I’ve written much about the emotional darkness following my traumatic brain injury (TBI). It has been a trying seven years, having to recurrently meet and continually beat a villain trapped within me. My wife, Chelsea, and I have reflected on this struggle. She’s had to deal with my emotional battles in ways far harder than me, and I praise her for perseverance and patience.
Notwithstanding the difficulties faced, Chelsea’s said the darkness has proven itself a light in my life: rounding me out, softening me down, and teaching me empathy. Things I would not have learned had the TBI not occurred.
I’m happy to say that most of 2023 has been marked by emotional stability.

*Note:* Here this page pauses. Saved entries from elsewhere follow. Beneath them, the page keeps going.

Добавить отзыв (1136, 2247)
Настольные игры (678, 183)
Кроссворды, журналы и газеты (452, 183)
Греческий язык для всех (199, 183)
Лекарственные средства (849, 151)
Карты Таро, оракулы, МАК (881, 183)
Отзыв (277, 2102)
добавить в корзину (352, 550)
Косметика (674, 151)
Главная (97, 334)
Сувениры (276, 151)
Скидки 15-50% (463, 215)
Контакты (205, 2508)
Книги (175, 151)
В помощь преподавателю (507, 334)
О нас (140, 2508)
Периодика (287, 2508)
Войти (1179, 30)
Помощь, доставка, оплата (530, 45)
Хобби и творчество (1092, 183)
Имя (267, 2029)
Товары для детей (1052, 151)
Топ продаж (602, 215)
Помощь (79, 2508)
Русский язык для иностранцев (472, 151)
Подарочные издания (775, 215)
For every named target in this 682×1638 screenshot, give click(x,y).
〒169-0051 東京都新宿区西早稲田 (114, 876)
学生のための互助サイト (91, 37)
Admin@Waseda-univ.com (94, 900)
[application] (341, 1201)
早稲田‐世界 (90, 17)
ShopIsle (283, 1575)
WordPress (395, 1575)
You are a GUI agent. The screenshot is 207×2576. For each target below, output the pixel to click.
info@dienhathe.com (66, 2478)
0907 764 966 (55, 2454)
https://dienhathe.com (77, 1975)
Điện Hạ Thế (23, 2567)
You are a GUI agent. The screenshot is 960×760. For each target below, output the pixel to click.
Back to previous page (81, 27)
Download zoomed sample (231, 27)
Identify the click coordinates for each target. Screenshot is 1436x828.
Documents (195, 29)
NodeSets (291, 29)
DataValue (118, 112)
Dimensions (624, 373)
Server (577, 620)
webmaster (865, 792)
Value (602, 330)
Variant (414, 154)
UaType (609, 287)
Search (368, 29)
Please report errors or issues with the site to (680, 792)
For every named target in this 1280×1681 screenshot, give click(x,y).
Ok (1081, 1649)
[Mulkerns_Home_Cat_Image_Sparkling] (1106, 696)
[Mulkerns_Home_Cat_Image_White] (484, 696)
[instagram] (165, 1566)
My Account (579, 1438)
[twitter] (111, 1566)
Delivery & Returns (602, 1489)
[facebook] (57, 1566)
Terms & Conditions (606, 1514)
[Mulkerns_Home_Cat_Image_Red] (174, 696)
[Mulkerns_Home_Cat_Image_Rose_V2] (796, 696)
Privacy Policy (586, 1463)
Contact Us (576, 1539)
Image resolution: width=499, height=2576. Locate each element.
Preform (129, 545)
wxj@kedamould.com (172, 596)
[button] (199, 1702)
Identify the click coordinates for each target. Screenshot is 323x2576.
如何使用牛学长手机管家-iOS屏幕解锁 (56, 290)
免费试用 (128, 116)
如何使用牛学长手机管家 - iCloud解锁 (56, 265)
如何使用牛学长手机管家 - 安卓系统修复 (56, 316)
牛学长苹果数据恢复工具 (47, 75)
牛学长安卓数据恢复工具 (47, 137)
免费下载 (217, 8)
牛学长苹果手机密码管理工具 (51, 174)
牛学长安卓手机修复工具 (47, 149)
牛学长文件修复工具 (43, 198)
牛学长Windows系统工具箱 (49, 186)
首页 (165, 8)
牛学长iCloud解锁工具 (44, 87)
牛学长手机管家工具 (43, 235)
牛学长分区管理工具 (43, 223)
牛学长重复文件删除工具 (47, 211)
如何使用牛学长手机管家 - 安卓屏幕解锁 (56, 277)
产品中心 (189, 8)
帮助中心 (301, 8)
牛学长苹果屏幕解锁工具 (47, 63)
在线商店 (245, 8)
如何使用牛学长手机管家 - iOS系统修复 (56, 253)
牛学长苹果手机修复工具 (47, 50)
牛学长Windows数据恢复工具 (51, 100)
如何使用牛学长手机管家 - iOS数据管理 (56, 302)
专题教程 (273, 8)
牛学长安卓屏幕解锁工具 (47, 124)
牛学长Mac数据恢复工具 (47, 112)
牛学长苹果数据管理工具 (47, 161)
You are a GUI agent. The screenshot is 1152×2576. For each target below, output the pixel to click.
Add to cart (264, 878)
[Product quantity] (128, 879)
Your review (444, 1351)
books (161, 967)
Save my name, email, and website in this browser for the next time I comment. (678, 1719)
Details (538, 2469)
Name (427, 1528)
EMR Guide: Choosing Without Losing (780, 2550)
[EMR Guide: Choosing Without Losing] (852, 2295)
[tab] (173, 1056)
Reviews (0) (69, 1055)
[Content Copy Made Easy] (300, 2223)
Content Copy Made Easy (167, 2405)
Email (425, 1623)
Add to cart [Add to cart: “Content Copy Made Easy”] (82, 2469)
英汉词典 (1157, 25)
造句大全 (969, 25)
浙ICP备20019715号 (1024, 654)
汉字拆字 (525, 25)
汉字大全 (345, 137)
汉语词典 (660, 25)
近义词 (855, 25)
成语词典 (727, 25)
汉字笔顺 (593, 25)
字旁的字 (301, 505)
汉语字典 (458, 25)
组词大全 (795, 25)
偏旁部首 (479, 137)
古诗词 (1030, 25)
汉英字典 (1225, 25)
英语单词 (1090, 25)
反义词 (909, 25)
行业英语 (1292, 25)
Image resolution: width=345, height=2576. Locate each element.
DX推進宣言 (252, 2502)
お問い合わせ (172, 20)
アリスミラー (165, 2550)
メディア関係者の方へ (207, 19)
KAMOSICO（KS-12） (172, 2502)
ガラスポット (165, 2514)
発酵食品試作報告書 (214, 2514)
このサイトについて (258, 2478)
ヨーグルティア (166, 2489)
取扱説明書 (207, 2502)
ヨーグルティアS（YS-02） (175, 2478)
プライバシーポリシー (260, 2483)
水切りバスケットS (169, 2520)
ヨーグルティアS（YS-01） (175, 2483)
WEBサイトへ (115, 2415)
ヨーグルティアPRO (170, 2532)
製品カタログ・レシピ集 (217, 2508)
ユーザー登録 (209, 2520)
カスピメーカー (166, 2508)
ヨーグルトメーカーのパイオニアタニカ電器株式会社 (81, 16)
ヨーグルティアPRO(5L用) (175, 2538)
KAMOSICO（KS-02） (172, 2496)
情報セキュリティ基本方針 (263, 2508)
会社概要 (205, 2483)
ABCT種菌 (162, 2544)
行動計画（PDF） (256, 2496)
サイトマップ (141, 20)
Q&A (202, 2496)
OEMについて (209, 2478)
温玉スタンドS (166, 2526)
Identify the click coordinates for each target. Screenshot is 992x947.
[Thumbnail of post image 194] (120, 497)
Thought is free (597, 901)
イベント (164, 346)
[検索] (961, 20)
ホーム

There is a particular day when this change began: January 30, 2023 – the last time I recall being gripped by a desire to commit suicide. This was also the day I wrote and published “Melancholy” – which is my top entry for 2023.
I think “Melancholy” has proven impactful for others because it puts a personal tune to something so many deal with. Emotional struggle is a chord that appears to hum along the inner-lining of modernity. It is a sound heard by many persons but often ignored by people.
The writing has been read by people from all over the world. And I did more than simply write about my feelings. Instead, I wrote at my feelings:
So, hold on. Hold onto your kite of a life – where some days it’ll fly high, others it’ll fly low; some days it’ll toss to and fro, others it will not; but regardless of what happens to your kite, the number one task is to keep a strong grip on that string. And maybe that’s the right perspective: to hold onto life like a string to a kite. Because that’s all you can do.
Trust Him with the weather.
“Melancholy,” January 30, 2023
In short, my number one writing for 2023 reflects a turning point in my emotional health, a movement towards the light sourcing the shadows. After all, there are no shadows without light, and finding it means finding Him.